Tables 4. Results of the Multivariate Analysis
| Measure | Barthel Index MRFS Efficacy ≥.25 | EMS MRFS Efficacy ≥.25 | ||||
|---|---|---|---|---|---|---|
| OR | CI | P | OR | CI | P | |
| LOS | 1.02 | 1.01–1.03 | .000 | 1.02 | 1.00–1.03 | .003 |
| Musculoskeletal disorder | 2.24 | 1.25–4.00 | .007 | 1.75 | 1.01–3.00 | .04 |
| C-MMSE | NA | NA | NA | 1.04 | 1.02–1.07 | .001 |
| BMI | NA | NA | NA | 1.05 | 1.01–1.09 | .006 |
| Urinary incontinence | NA | NA | NA | 0.69 | 0.48–0.98 | .04 |
Discussion
This study is one of the few studies involving the evaluation of a heterogeneous group of medical geriatric patients. It delineated the relationship between cognitive status and geriatric rehabilitation clearly. There was no difference in Barthel Index and EMS efficacy across the 3 C-MMSE groups. There was also no correlation between admission C-MMSE and Barthel Index and EMS efficacy. This seemed to suggest that admission cognitive function was not associated with rehabilitation success in older patients. Our finding was similar to previous reports performed by using absolute gain as outcome measures.15, 22, 23, 35, 36 However, it has been argued that absolute change of scores could lead to misinterpretation because of ceiling effects, and relative changes should be examined.23, 24, 25 MRFS is a commonly used method to look at relative gain, and it was used to deduce the relative Barthel Index and EMS efficacy and efficiency here.32, 33 In contrast to absolute gain, there was a significant difference in Barthel Index and EMS MRFS efficacy and efficiency across the 3 cognitive groups.

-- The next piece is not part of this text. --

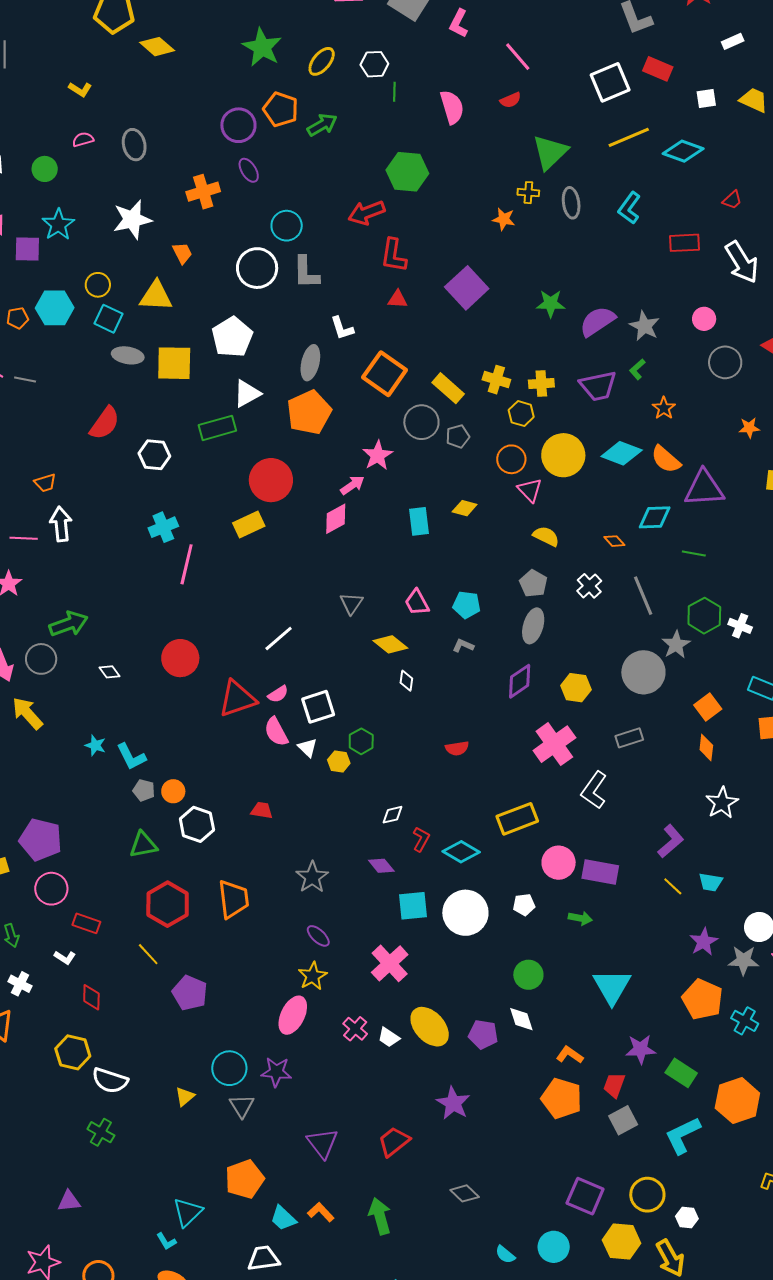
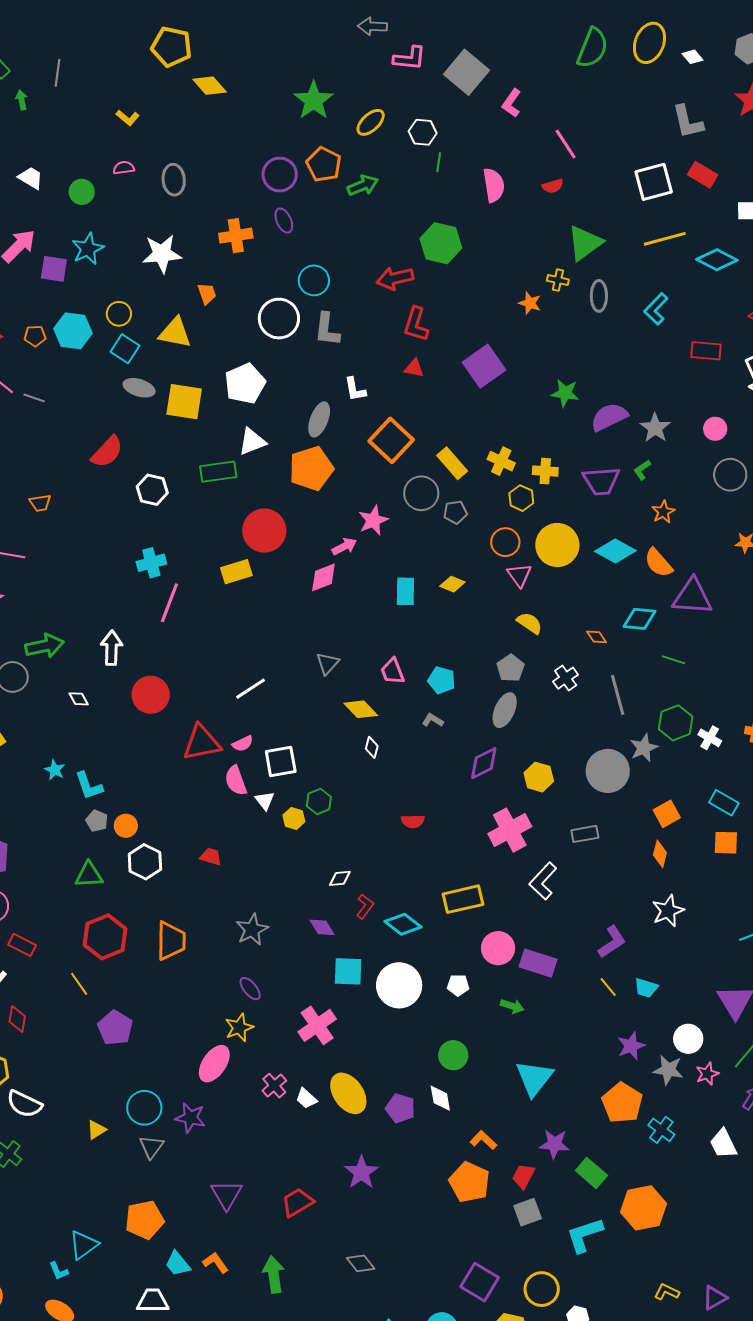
white arrow: (61, 524) -> (112, 648), moved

Our study further examined the predictors of Barthel Index and EMS MRFS efficacy. A Barthel Index and EMS MRFS efficacy of .25 or higher was defined as a satisfactory outcome. The average Barthel Index MRFS efficacy in this study was .12, whereas that of EMS was .21. Hence, a score of .25 or higher was already higher than average in our patients, and those who could achieve this were hence regarded as satisfactory in outcome here. Both LOS and musculoskeletal disorder were significant predictors for EMS and Barthel Index MRFS efficacy of .25 or higher. It suggested that enough time should be provided to older patients for rehabilitation. Musculoskeletal disorders included conditions such as gouty arthritis, osteoarthritis, and low back pain. Patients with these conditions could have marked improvement in function and mobility after treatment, and this served to explain why musculoskeletal disorders were positive predictors for satisfactory outcomes. C-MMSE was an important predictor for EMS efficacy of .25 or higher but not for Barthel Index efficacy of .25 or higher. One possible explanation was that the patients might need to learn some skills in exercise to improve mobility, and those with better cognitive function would benefit more in motor training.10 Incontinence and BMI were also predictors for motor outcome. Patients having urinary incontinence and low BMI were probably those who were frail and hence performed poorly in motor rehabilitation.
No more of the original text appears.